Item 8.01 Other Events.
On January 11, 2019 Berkshire Hathaway Finance Corporation (BHFC) issued $1,250,000,000 aggregate principal amount of its
4.250% Senior Notes due 2049 (the Notes) under a registration statement on Form
S-3
under the Securities Act of 1933, as amended (the Securities Act), filed with the Securities and
Exchange Commission (the Commission) on January 26, 2016 (Registration
No. 333-209122)
(the Registration Statement). The Notes, which will be fully and unconditionally
guaranteed by Berkshire Hathaway Inc. (Berkshire), were sold pursuant to an underwriting agreement entered into on January 3, 2019, by and between (a) BHFC and Berkshire and (b) Goldman Sachs & Co. LLC, J.P.
Morgan Securities LLC, Merrill Lynch, Pierce, Fenner & Smith Incorporated and Wells Fargo Securities, LLC.
The Notes are issued
under an Indenture, dated as of January 26, 2016, by and among Berkshire, as issuer and guarantor, BHFC, as issuer, and The Bank of New York Mellon Trust Company, N.A., as trustee (the Indenture) and an officers certificate
dated as of January 11, 2019 by BHFC with respect to the Notes (the Officers Certificate).
The relevant terms of
the Notes and the Indenture are further described under the caption Description of the Notes and Guarantees in the prospectus supplement relating to the Notes, dated January 3, 2019, filed with the Commission by Berkshire on
January 7, 2019, pursuant to Rule 424(b)(2) under the Securities Act and in the section entitled Description of the Debt Securities in the base prospectus relating to debt securities of BHFC, dated January 26, 2016,
included in the Registration Statement, which descriptions are incorporated herein by reference.

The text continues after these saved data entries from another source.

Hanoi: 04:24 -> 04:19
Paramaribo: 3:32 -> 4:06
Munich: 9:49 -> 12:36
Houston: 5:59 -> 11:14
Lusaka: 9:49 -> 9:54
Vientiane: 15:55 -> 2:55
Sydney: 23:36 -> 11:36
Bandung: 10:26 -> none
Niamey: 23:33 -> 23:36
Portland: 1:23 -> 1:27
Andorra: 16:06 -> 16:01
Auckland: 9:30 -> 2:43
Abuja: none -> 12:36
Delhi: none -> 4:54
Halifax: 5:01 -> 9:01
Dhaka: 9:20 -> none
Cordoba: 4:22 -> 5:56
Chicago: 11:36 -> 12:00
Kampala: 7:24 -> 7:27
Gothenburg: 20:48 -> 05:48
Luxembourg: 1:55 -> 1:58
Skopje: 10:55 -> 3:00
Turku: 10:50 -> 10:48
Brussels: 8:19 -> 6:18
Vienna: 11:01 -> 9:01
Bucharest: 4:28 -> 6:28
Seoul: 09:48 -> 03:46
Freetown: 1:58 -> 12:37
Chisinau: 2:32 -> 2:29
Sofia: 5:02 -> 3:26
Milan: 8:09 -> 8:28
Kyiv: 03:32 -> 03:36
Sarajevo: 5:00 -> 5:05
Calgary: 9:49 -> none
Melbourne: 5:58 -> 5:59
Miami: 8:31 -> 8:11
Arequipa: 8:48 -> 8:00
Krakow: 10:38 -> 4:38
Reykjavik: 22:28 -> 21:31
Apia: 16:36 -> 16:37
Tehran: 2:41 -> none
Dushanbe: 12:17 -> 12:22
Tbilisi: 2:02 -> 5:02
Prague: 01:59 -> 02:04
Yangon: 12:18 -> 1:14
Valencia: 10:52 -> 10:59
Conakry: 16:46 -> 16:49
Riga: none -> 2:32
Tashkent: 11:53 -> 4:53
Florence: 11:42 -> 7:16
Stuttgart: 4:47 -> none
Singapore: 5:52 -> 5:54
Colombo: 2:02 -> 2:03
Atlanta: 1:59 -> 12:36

A copy of the Indenture is set forth in
Exhibit 4.1 of the Registration Statement and is incorporated herein by reference. A copy of the Officers Certificate is attached hereto as Exhibit 4.2 and is incorporated herein by reference. The descriptions of the Indenture, the
Officers Certificate and the Notes in this report are summaries and are qualified in their entirety by the terms of the Indenture, the Officers Certificate and the Notes, respectively.